For every line in the records that has the word "screenshot", make a copy.

Listed records =>
*** Begin section ***

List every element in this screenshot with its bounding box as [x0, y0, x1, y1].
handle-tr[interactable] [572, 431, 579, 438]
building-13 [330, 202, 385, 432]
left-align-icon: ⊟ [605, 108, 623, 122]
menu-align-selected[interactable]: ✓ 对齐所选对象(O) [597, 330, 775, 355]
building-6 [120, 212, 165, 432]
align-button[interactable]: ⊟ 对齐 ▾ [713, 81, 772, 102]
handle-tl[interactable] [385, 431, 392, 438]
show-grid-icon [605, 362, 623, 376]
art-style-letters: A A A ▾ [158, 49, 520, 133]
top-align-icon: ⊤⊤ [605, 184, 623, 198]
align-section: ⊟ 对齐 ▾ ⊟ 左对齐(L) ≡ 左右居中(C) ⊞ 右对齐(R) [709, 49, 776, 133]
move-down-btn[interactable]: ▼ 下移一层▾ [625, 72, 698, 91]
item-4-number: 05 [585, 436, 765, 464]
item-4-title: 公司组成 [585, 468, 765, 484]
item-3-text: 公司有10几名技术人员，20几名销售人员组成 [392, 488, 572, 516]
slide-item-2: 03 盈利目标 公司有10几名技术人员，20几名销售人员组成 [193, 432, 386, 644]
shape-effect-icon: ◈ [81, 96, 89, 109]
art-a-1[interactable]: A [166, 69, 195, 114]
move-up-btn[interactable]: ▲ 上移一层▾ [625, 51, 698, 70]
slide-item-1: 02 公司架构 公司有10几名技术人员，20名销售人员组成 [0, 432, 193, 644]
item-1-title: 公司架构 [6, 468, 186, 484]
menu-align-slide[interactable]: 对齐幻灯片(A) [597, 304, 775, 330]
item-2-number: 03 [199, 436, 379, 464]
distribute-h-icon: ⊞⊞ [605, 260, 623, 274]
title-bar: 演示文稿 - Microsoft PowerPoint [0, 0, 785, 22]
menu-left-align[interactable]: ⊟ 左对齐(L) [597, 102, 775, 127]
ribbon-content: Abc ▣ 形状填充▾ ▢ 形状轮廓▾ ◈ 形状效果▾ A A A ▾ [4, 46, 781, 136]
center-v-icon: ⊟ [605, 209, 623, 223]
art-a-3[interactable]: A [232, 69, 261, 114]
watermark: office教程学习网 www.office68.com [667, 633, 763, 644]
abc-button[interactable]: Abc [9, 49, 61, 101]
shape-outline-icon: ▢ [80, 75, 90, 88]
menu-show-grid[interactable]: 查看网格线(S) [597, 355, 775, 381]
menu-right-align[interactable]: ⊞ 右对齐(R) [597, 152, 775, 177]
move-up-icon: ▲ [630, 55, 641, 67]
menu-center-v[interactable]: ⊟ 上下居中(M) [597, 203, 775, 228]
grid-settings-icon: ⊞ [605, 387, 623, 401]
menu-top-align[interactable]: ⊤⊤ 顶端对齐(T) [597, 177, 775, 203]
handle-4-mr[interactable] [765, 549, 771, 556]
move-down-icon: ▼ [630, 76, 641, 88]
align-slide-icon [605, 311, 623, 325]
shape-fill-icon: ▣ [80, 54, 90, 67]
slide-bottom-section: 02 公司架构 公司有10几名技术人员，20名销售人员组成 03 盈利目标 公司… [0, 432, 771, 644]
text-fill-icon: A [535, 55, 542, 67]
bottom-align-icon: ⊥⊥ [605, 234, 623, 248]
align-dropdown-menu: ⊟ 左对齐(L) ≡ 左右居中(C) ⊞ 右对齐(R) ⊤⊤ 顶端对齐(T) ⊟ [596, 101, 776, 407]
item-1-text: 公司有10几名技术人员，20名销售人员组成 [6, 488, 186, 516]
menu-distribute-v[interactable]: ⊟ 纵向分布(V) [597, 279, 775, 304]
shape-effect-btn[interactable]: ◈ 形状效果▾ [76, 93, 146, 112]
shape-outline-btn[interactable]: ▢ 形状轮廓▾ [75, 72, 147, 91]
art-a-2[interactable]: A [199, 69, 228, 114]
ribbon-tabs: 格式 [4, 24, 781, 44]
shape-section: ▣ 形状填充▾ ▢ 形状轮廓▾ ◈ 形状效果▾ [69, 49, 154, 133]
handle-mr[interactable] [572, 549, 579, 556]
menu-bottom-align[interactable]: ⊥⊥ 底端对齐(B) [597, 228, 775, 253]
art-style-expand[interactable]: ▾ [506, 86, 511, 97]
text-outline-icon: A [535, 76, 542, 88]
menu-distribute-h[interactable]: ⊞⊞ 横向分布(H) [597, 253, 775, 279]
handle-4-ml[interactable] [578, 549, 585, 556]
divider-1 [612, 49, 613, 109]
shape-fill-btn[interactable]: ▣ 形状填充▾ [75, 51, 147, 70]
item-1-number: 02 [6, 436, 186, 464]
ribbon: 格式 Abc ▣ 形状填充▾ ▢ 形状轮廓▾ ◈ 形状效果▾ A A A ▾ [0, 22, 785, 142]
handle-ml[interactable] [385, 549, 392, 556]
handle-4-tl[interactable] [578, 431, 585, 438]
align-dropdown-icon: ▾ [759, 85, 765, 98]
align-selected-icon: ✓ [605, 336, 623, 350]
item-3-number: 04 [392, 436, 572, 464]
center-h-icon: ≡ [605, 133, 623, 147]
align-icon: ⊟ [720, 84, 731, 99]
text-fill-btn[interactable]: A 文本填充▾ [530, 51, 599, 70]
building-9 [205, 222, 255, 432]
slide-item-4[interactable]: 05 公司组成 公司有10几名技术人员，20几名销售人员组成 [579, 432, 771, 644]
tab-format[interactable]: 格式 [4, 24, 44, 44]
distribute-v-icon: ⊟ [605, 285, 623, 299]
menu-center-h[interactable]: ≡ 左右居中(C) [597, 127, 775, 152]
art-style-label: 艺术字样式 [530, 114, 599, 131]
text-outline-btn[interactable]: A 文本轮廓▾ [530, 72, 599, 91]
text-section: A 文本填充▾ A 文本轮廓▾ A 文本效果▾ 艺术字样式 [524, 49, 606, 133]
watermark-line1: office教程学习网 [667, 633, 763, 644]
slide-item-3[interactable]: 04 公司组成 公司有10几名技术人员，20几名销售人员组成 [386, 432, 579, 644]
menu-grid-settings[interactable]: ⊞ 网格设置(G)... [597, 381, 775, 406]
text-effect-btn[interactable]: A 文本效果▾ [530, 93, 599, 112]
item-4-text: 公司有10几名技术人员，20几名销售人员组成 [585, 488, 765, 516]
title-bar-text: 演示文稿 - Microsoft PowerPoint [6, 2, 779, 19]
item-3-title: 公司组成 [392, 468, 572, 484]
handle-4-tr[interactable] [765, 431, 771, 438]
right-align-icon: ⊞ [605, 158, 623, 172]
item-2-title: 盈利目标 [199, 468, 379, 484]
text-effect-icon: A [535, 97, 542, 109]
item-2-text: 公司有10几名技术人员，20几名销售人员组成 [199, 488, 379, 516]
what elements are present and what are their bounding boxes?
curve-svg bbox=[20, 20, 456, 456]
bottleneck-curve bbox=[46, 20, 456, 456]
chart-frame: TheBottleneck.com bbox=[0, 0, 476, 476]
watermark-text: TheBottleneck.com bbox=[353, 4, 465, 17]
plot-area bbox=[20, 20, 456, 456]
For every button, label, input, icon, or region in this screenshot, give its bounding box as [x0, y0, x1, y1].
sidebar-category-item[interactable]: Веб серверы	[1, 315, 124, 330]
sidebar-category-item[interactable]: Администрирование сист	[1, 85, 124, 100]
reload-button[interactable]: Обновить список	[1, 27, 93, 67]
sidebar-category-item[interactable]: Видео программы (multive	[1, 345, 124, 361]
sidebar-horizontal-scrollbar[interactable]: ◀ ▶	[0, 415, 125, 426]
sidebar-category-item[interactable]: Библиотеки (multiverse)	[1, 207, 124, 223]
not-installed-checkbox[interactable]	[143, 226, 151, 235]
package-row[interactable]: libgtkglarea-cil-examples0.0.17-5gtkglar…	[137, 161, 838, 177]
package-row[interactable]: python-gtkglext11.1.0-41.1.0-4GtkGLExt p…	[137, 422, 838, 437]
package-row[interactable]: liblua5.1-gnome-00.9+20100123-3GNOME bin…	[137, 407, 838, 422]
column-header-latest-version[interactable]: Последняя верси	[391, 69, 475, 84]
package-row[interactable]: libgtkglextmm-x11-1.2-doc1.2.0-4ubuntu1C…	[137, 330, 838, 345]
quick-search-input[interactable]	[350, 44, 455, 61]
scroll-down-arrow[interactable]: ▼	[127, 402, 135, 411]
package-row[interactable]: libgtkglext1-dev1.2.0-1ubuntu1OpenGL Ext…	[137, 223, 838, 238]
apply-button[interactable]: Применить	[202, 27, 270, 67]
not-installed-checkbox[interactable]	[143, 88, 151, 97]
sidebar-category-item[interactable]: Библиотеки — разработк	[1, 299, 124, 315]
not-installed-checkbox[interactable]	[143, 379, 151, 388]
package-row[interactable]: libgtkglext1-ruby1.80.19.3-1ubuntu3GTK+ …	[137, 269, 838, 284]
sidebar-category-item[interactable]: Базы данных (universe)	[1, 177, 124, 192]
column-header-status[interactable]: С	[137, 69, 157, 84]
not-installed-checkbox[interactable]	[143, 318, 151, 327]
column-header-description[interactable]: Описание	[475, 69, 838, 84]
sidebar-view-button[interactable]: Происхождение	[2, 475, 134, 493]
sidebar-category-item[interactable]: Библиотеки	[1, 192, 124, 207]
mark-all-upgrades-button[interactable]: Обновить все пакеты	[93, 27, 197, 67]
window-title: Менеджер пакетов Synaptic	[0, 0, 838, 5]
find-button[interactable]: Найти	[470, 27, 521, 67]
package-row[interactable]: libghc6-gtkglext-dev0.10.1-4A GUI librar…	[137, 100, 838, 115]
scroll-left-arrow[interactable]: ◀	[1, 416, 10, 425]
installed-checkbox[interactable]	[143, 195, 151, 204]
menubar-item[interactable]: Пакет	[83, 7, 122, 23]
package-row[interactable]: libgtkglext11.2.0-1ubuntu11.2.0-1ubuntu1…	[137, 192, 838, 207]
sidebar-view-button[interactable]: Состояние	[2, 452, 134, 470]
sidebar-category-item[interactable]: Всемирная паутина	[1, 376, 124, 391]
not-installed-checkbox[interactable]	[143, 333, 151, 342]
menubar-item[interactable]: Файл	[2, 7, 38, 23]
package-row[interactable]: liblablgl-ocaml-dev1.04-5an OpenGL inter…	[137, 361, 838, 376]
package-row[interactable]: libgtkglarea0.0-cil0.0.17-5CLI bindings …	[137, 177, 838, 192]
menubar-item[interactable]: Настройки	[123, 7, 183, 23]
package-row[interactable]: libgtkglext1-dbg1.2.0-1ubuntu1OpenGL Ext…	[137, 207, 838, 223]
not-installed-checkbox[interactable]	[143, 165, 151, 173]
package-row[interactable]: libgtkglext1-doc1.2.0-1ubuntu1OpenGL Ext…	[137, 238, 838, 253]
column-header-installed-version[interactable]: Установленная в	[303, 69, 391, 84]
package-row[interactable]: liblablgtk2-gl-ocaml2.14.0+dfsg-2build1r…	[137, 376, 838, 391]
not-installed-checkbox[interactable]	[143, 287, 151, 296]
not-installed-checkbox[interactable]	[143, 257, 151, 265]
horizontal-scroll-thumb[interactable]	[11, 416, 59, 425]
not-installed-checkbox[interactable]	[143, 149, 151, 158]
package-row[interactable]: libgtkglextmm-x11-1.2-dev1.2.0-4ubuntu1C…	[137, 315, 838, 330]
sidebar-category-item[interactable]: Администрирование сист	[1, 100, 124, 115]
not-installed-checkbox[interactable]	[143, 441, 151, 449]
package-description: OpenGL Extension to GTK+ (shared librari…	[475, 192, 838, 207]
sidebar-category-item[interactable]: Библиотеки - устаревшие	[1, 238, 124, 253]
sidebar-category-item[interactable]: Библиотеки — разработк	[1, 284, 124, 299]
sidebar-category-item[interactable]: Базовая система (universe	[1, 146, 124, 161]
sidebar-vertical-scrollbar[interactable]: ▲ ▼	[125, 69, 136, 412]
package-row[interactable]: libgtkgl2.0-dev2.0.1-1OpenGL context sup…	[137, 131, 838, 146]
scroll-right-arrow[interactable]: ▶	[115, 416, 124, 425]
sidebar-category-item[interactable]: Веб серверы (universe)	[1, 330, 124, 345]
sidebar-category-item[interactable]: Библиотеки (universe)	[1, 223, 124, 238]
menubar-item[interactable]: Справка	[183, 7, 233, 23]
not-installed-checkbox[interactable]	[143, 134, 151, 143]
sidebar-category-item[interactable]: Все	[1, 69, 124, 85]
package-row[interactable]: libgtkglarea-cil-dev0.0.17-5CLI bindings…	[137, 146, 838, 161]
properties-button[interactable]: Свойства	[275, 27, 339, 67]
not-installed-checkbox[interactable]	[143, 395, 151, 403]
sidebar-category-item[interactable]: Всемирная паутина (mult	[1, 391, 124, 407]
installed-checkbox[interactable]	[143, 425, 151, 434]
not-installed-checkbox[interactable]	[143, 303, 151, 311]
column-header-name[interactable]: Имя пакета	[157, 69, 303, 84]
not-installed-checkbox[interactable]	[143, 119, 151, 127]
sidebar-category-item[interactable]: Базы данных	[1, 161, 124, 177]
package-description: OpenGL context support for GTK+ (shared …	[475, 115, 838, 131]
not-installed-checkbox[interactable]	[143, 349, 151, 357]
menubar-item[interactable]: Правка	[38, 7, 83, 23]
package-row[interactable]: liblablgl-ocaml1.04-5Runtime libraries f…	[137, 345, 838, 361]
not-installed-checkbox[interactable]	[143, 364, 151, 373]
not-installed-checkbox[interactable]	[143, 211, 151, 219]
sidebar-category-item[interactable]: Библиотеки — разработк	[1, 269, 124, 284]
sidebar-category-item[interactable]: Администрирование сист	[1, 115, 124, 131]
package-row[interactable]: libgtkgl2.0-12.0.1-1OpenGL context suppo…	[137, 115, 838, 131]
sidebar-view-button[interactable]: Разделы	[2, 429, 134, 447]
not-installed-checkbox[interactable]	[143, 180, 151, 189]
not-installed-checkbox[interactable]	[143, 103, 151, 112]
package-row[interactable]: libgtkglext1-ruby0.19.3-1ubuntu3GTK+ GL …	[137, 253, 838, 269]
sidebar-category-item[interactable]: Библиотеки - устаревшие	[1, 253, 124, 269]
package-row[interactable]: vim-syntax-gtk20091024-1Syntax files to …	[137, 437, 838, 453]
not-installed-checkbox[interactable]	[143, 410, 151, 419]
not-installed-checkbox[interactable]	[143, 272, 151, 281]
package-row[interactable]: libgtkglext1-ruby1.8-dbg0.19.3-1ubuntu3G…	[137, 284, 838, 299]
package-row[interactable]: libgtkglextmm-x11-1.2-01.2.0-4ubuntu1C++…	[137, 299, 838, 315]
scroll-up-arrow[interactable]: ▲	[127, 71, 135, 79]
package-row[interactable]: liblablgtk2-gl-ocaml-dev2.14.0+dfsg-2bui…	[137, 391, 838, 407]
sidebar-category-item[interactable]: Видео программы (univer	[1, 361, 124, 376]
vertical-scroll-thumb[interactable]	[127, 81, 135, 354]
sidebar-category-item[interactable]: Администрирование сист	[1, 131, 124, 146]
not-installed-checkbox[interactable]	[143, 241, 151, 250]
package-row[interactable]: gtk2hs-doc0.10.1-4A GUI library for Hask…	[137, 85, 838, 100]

*** End section ***

Result of this exercise =>
List every element in this screenshot with its bounding box as [x0, y0, x1, y1].
For every button, label, input, icon, or region in this screenshot, give its bounding box as [x0, y0, x1, y1].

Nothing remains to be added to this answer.